Deployment and Zero-Downtime Strategy
Achieving zero-downtime deployments is critical. The architecture supports this:
- Deploy to one App Server at a time:
- Update the code on one application server.
- Run database migrations (carefully, ensuring backward compatibility).
- Restart Puma on that server.
- Monitor logs and application health.
- Once confirmed healthy, repeat the process for the second application server.
- Load Balancer Health Checks: HAProxy will automatically stop sending traffic to an unhealthy Nginx server during the deployment process. Nginx, in turn, will stop sending traffic to an unhealthy Puma instance.

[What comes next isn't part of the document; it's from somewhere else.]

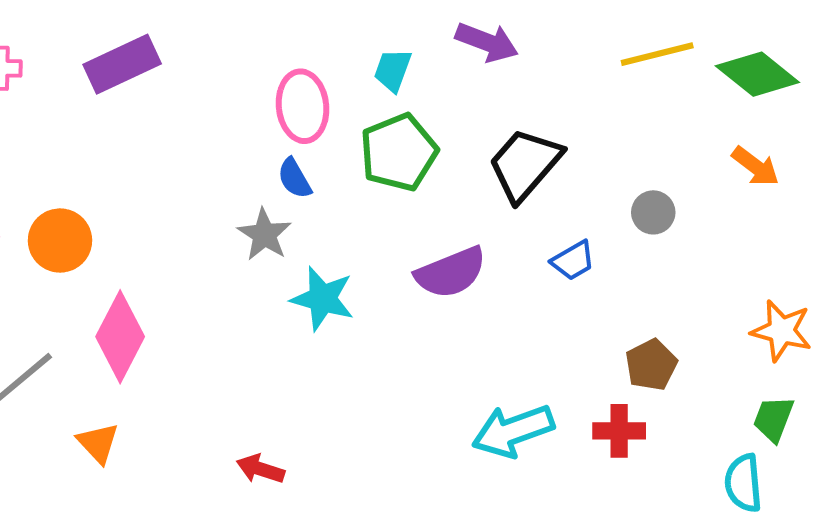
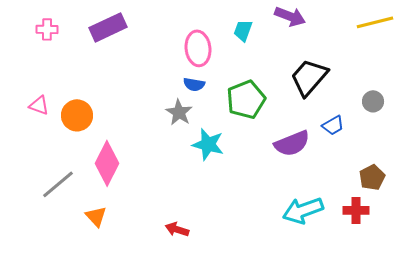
green pentagon: (399, 152) -> (246, 99), moved
blue semicircle: (294, 178) -> (194, 84), turned -50
purple semicircle: (451, 273) -> (292, 143), moved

- Database Migrations: Always ensure your migrations are backward-compatible. This means new code can run with the old database schema, and old code can run with the new schema. This allows you to deploy code changes incrementally.
Monitoring and Alerting
Robust monitoring is key to maintaining high availability and identifying cost-saving opportunities. Key metrics to track include:
- CPU and Memory Usage: On all servers (HAProxy, Nginx, Puma, Database).
- Network Traffic: Especially on the HAProxy and Nginx instances.
- Request Latency: Tracked at the Nginx and HAProxy levels.
- Error Rates: Monitor Nginx error logs and application logs for exceptions.
- Database Performance: Query times, connection counts, and disk I/O.
Tools like Prometheus with Grafana, or Linode’s built-in monitoring, can be leveraged. Set up alerts for critical thresholds (e.g., high CPU, elevated error rates, unresponsive servers).
Cost Optimization Summary
This architecture optimizes costs by:
- Horizontal Scaling: Using multiple smaller, cheaper Linode instances instead of a few large ones.
- Managed Database: Offloading database administration to Linode’s managed service, reducing operational overhead.
- Efficient Web Serving: Nginx serving static assets directly, reducing load on application servers.
- Open-Source Tooling: Relying on battle-tested open-source software like Nginx, Puma, and HAProxy.
- Predictable Pricing: Linode’s transparent pricing model allows for accurate budget forecasting.
By carefully selecting instance sizes, leveraging redundancy, and implementing efficient configurations, you can build a highly available and cost-effective Ruby stack on Linode that scales with your application’s needs.